Aus grauen Augen, die denen ihrer Enkelin auffallend ähnlich waren, blickte Ellie sie erstaunt an. „Warum sollte ich wollen, dass du irgendetwas tust? Ich dachte mir nur, dass ich dich … dich …“

„Warnen sollte?“

„Informieren sollte“, betonte Ellie. „Wenn ich ihr absagen könnte, würde ich es sofort tun.“

„Nein, das würdest du ganz sicher nicht“, widersprach Eve. „Im Grunde bist du doch froh, dass sie dich besuchen kommt, auch wenn sie dieses Haus mal wieder zu ihrem privaten Hotel machen wird.“

„Eve …“

„Ellie, ich verstehe, wie du dich bei dem Ganzen fühlst. Möchtest du, dass ich woanders bleibe, während sie hier ist? Bestimmt hat Harry …“

„Wir wollen Reverend Murray aus dem Spiel lassen.“ Die alte Dame machte ein pikiertes Gesicht. „Du kannst nicht bei ihm wohnen, das schickt sich nicht. Außerdem ist das hier dein Zuhause. Ich möchte nicht, dass du ausziehst.“

„In Ordnung“, erwiderte Eve abschließend. Doch ihre Großmutter musste wie üblich das letzte Wort haben.

„Das hier ist Northumberland, nicht der Norden von London“, sagte sie mit einem leisen Beben in der Stimme. „Die Zeiten, in denen du davongelaufen bist und in einer muffigen Behausung gelebt hast, sind vorbei.“

Eve wurde blass. Ellie erwähnte so gut wie nie, aus welchen ärmlichen Verhältnissen sie sie gerettet hatte. Ihrer Miene war auch anzusehen, dass sie ihre Worte jetzt bereute.
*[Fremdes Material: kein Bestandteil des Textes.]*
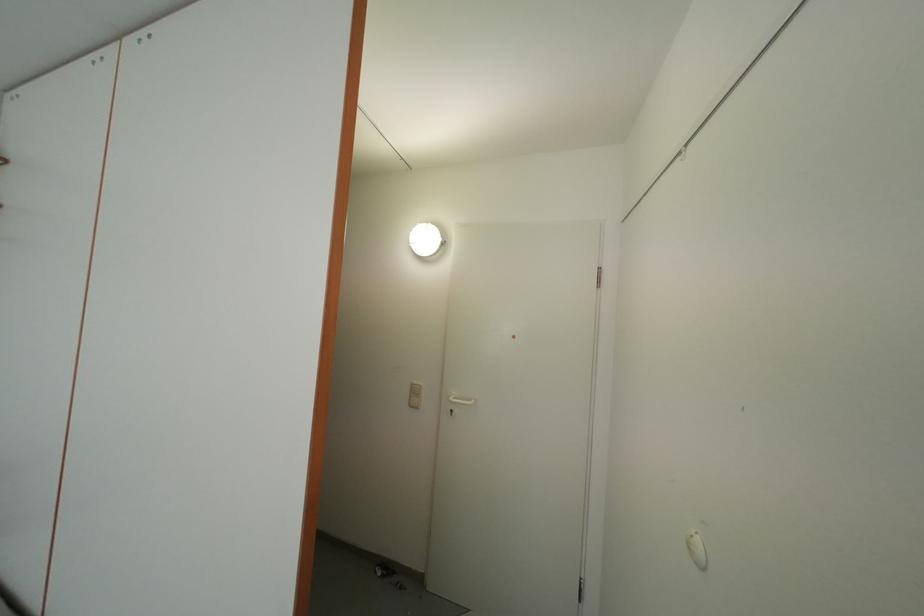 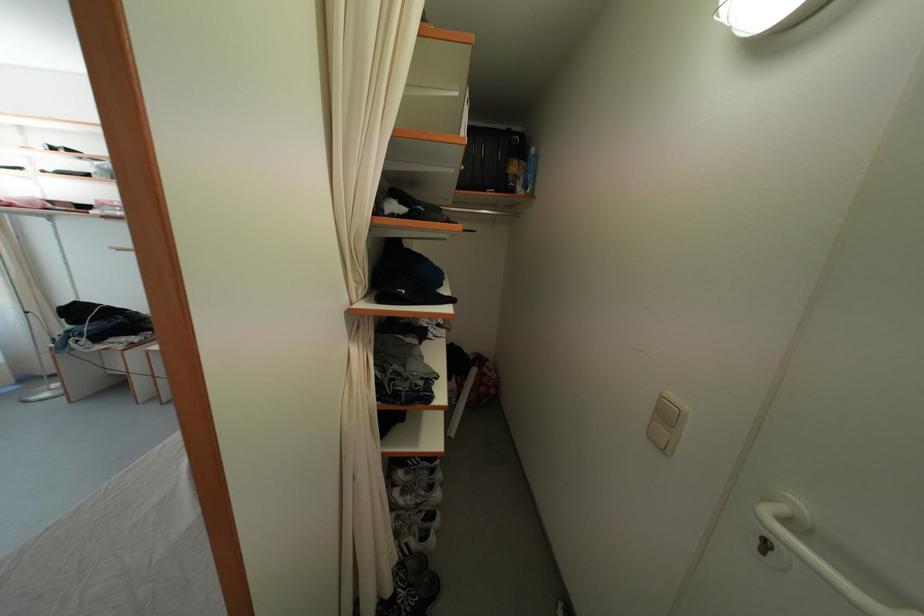 The point at [417,403] is marked in the first image. Where is the corresponding point in the second image?

(659, 426) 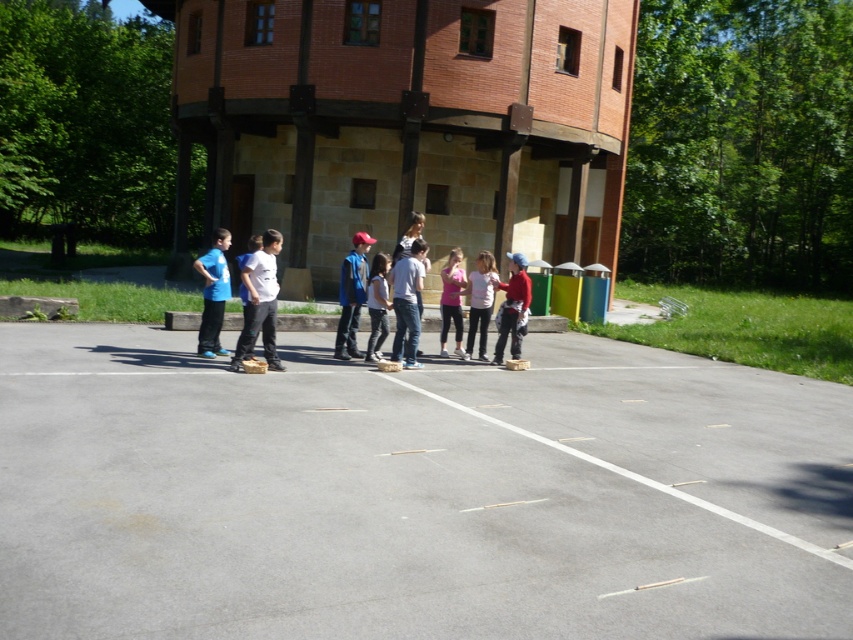 Locate an element on the screen. This screenshot has width=853, height=640. asphalt at center is located at coordinates (415, 493).

Does asphalt at center have a greater height compared to white matte shirt at center?

No.

Is point (339, 376) positioned behind point (465, 349)?

No, it is not.

You are a GUI agent. You are given a task and a screenshot of the screen. Output one action in this format:
    pyautogui.click(x=<x>, y=<y>)
    Task: Click on the asphalt at center
    This screenshot has height=640, width=853.
    Given the screenshot: What is the action you would take?
    pyautogui.click(x=415, y=493)

Between white matte shirt at center and smooth white line at center, which one appears on the right side from the viewer's perspective?

From the viewer's perspective, white matte shirt at center appears more on the right side.

Does white matte shirt at center appear under smooth white line at center?

No.

The image size is (853, 640). In order to click on white matte shirt at center in this screenshot , I will do `click(480, 301)`.

Which of these two, matte blue shirt at left or matte red helmet at center, stands shorter?

With less height is matte red helmet at center.

Identify the location of matte blue shirt at left. (213, 292). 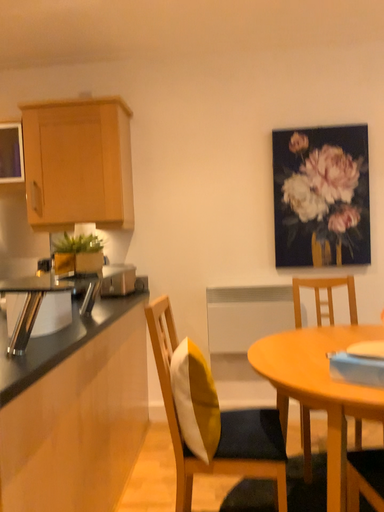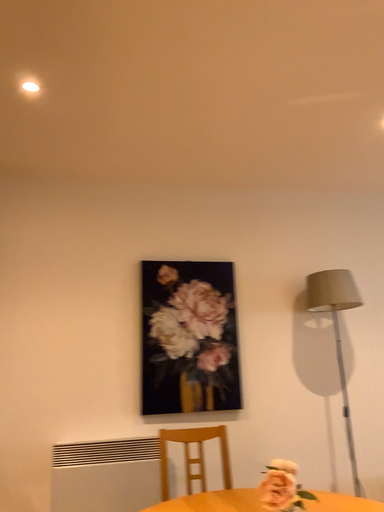 Question: How did the camera likely rotate when shooting the video?

Choices:
 (A) rotated right
 (B) rotated left

Answer: (A)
„Du wolltest damit also sagen, dass du nicht hier sein willst, solange Cassie da ist?“, fügte Ellie nun etwas milder hinzu. Der ganze Zwiespalt, in den der bevorstehende Besuch ihrer Tochter sie stürzte, war auf ihrem faltigen, angespannten Gesicht zu lesen. „Denn wenn das so ist …“

„Ich dachte nur, es wäre einfacher für uns alle, wenn ich mich zurückziehe und die Dinge dir überlasse“, unterbrach Eve sie etwas unwillig. Sie wollte der Frau, die ihre engste Verwandte und ihre Freundin war, nicht wehtun.

„Nun, das ist es nicht“, widersprach ihre Großmutter. „Also kein Wort mehr von Harry Murray. Aber es ist zu kalt hier draußen, um weiter zu schwatzen. Wir reden später noch darüber. Vielleicht beim Abendessen.“

Eve wusste jedoch jetzt schon, dass es dazu nicht kommen würde. Für Ellie war der Fall bereits erledigt. In gewisser Weise war sie ebenso egoistisch wie Cassie. Zwar hätte sie ihr Kind niemals nach der Geburt weggegeben oder dessen Existenz in den ersten fünfzehn Jahren seines Lebens verleugnet, wie Cassie es getan hatte. Aber sie hatte ihren eigenen Willen, und Eve hatte nicht die Kraft, um ihr zu widersprechen.

„Du kommst doch bald ins Haus?“, vergewisserte die alte Dame sich, und Eve nickte.

„Sobald ich Storm wieder in seine Box zurückgebracht habe“, versprach sie.

In zügigem Tempo legte der Aston Martin die Meilen zwischen London und dem Norden Englands zurück. Jacob Romero, von allen nur Jake genannt, bevorzugte die Autobahn. Besonders diese Fahrt würde auf diese Weise rascher vergehen. Je schneller dieser Trip zu Ende war, umso besser.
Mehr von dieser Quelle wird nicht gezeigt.